Stored data entries:
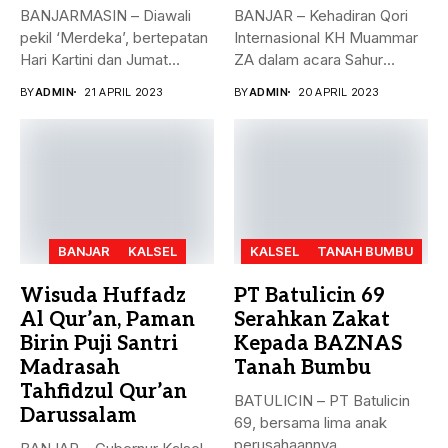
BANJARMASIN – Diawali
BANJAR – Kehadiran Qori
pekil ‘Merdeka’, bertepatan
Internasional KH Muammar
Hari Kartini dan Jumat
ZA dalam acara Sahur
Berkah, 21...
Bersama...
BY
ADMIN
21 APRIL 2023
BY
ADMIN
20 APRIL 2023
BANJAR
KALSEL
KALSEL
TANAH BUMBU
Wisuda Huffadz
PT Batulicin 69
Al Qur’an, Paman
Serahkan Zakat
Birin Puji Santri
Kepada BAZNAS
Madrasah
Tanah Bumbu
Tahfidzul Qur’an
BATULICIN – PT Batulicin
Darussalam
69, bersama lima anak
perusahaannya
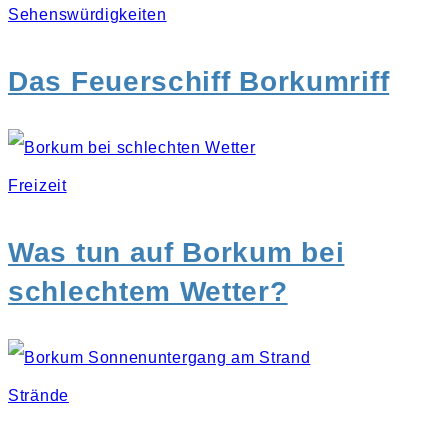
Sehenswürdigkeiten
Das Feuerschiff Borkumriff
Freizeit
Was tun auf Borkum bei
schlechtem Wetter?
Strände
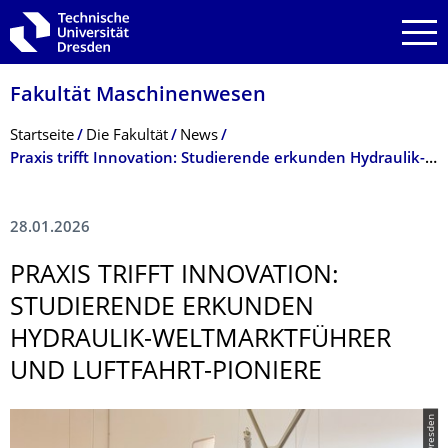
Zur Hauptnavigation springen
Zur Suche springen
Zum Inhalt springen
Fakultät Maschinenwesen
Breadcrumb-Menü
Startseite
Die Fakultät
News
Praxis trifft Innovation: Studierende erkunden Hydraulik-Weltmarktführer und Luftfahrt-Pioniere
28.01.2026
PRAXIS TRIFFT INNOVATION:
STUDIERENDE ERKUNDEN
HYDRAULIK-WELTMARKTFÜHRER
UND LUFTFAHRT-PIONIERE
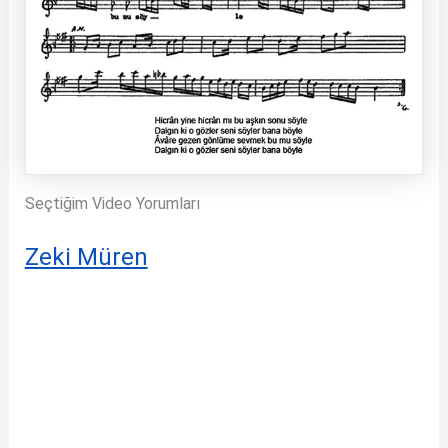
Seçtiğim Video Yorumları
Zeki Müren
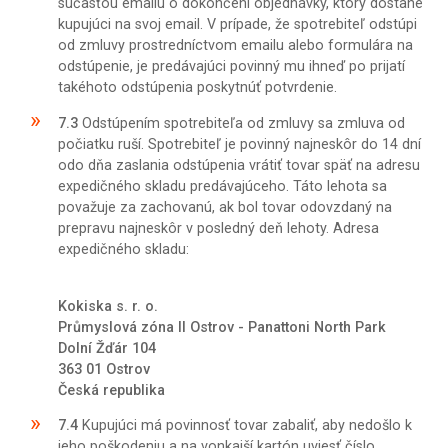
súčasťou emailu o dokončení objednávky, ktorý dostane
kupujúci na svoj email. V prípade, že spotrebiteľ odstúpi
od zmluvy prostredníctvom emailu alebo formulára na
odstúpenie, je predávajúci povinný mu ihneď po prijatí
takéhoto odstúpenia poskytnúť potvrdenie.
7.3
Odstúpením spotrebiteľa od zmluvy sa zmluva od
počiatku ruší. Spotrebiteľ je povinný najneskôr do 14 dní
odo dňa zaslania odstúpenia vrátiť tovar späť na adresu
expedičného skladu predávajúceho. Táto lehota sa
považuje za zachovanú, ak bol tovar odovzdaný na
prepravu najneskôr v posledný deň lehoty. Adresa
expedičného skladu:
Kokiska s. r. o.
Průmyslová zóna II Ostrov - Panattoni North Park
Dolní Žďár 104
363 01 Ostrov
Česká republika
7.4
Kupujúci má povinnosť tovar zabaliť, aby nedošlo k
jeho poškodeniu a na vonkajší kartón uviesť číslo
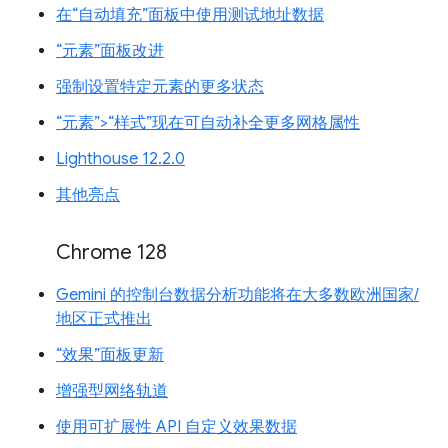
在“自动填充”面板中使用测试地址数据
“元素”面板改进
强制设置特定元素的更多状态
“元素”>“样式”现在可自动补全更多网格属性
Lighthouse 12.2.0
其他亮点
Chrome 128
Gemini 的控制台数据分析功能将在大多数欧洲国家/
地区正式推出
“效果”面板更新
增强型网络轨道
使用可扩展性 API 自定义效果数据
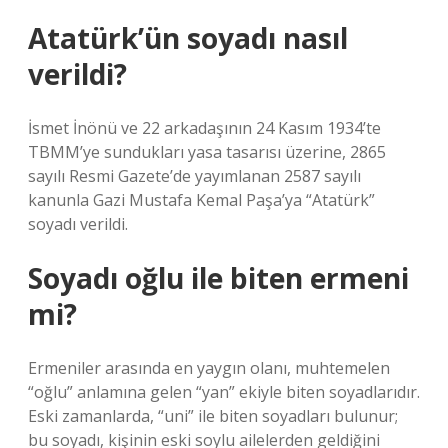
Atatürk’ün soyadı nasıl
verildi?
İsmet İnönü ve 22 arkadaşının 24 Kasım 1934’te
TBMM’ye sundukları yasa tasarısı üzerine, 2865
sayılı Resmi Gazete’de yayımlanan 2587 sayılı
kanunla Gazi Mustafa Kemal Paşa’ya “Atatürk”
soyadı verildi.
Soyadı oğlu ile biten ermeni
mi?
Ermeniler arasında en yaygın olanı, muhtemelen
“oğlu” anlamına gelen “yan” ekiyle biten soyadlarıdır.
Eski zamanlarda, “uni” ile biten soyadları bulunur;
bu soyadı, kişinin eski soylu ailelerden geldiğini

◆ **TASK PROMPT**
Copy every line of the entries in which "tovar" can be found.

◆ **SOLUTION TO THE EXERCISE**
odo dňa zaslania odstúpenia vrátiť tovar späť na adresu
považuje za zachovanú, ak bol tovar odovzdaný na
Kupujúci má povinnosť tovar zabaliť, aby nedošlo k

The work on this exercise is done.